BROWN:  ... we need to replace Vice President Cheney? 

KEMP:  With all due respect, I think it would hurt President Bush.  I think the loyalty of that family to their friends and their supporters and to their Cabinet and to their vice president, A, B, the respect that the American people have for Dick Cheney, irrespective of whether they may disagree with him, and not suggesting he‘s perfect, because no one is in politics, but, clearly, he‘s a powerful force in America, in our foreign policy. 

And I think the American people will recognize that and reelect the Bush-Cheney ticket in ‘04. 

BROWN:  Let‘s switch back to Democrats.  I‘m going to throw up a list of names of people that are being talked as possible picks for John Kerry.  And I want to get your thoughts on them.


BROWN:  Congressman Dick Gephardt, Governor Tom Vilsack, Senator Hillary Clinton, obviously Senator John Edwards, Senator Joe Biden, former Senator Sam Nunn.  Who on that list is a real possibility and who do you think is static? 

KEMP:  Well, apparently, Edwards and Gephardt seem to be the so-called real possibilities. 

I was suggesting Nunn not to hurt his chances, but to elevate him as one of the real forces for good in American foreign policy, defense policy, economic policy and his strong values.  I am just a great—I have great regard and respect for Sam Nunn and his family.  I think he would make a magnificent candidate. 

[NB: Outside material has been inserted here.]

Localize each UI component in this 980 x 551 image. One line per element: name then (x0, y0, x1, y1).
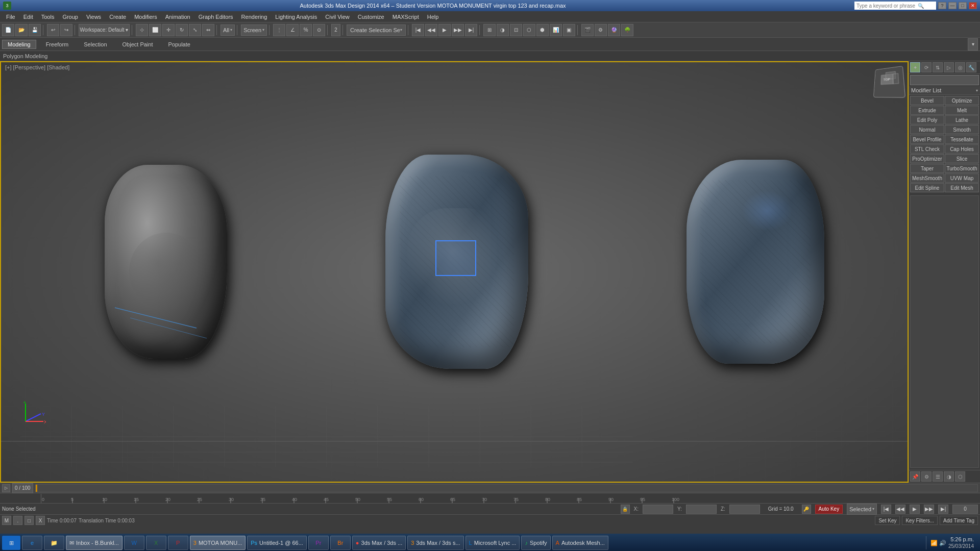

To be honest, as a 68-year-old former politician, recovering politician, I want the best ticket going up against the best ticket.  And I think the best ticket be Kerry-Nunn. 

BROWN:  Well, what would you look for?  If you were choosing your running mate, would you do it based on personality, who you mesh with, or would you try match someone on the issues, for example, war on terrorism being a huge issue.  Would you look to someone with strong foreign policy credentials? 

KEMP:  Well, foreign policy is an issue.  The economy is always an issue.  And foreign policy is this year a big issue.  Iraq is a very big issue.  So you‘re going to want somebody with the international experience who understands the world as it is, not as we wish it could be. 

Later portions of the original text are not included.